WHAT YOU ARE ASKED TO DO ▸ A full, exact copy of the listing is needed, with images omitted.

*** Opening INPUT DATA ***

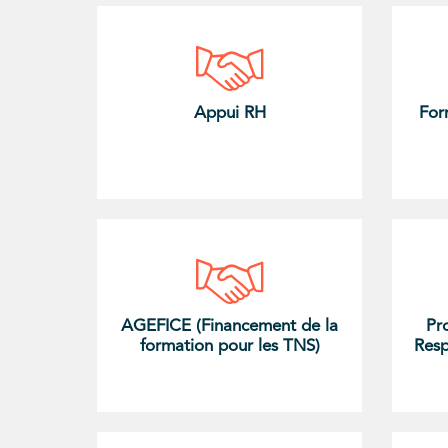
Appui RH
For
AGEFICE (Financement de la
Pr
formation pour les TNS)
Resp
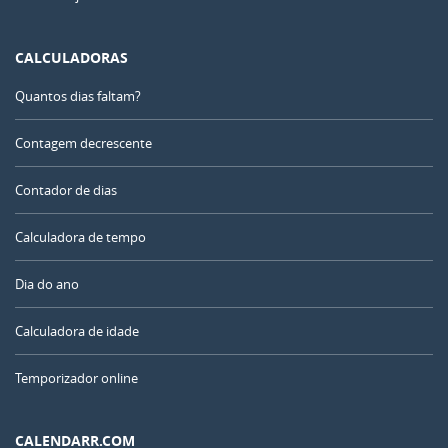
CALCULADORAS
Quantos dias faltam?
Contagem decrescente
Contador de dias
Calculadora de tempo
Dia do ano
Calculadora de idade
Temporizador online
CALENDARR.COM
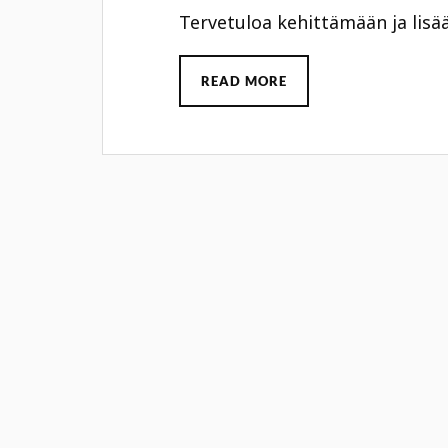
Tervetuloa kehittämään ja lisää
READ MORE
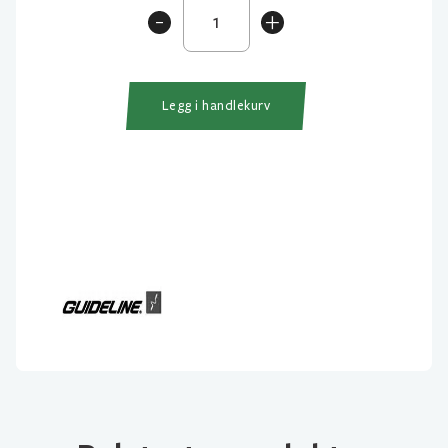
Killer
-
+
Worm
Orange
Krok
8
Legg i handlekurv
antall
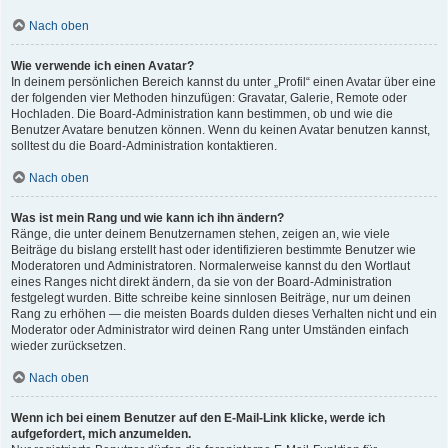
Nach oben
Wie verwende ich einen Avatar?
In deinem persönlichen Bereich kannst du unter „Profil“ einen Avatar über eine
der folgenden vier Methoden hinzufügen: Gravatar, Galerie, Remote oder
Hochladen. Die Board-Administration kann bestimmen, ob und wie die
Benutzer Avatare benutzen können. Wenn du keinen Avatar benutzen kannst,
solltest du die Board-Administration kontaktieren.
Nach oben
Was ist mein Rang und wie kann ich ihn ändern?
Ränge, die unter deinem Benutzernamen stehen, zeigen an, wie viele
Beiträge du bislang erstellt hast oder identifizieren bestimmte Benutzer wie
Moderatoren und Administratoren. Normalerweise kannst du den Wortlaut
eines Ranges nicht direkt ändern, da sie von der Board-Administration
festgelegt wurden. Bitte schreibe keine sinnlosen Beiträge, nur um deinen
Rang zu erhöhen — die meisten Boards dulden dieses Verhalten nicht und ein
Moderator oder Administrator wird deinen Rang unter Umständen einfach
wieder zurücksetzen.
Nach oben
Wenn ich bei einem Benutzer auf den E-Mail-Link klicke, werde ich
aufgefordert, mich anzumelden.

*** Closing INPUT DATA ***

SOLUTION FOR THIS PROBLEM ▸
Appui RH
For
AGEFICE (Financement de la
Pr
formation pour les TNS)
Resp
CALCULADORAS
Quantos dias faltam?
Contagem decrescente
Contador de dias
Calculadora de tempo
Dia do ano
Calculadora de idade
Temporizador online
CALENDARR.COM
Tervetuloa kehittämään ja lisää
READ MORE
Killer
-
+
Worm
Orange
Krok
8
Legg i handlekurv
antall
Nach oben
Wie verwende ich einen Avatar?
In deinem persönlichen Bereich kannst du unter „Profil“ einen Avatar über eine
der folgenden vier Methoden hinzufügen: Gravatar, Galerie, Remote oder
Hochladen. Die Board-Administration kann bestimmen, ob und wie die
Benutzer Avatare benutzen können. Wenn du keinen Avatar benutzen kannst,
solltest du die Board-Administration kontaktieren.
Nach oben
Was ist mein Rang und wie kann ich ihn ändern?
Ränge, die unter deinem Benutzernamen stehen, zeigen an, wie viele
Beiträge du bislang erstellt hast oder identifizieren bestimmte Benutzer wie
Moderatoren und Administratoren. Normalerweise kannst du den Wortlaut
eines Ranges nicht direkt ändern, da sie von der Board-Administration
festgelegt wurden. Bitte schreibe keine sinnlosen Beiträge, nur um deinen
Rang zu erhöhen — die meisten Boards dulden dieses Verhalten nicht und ein
Moderator oder Administrator wird deinen Rang unter Umständen einfach
wieder zurücksetzen.
Nach oben
Wenn ich bei einem Benutzer auf den E-Mail-Link klicke, werde ich
aufgefordert, mich anzumelden.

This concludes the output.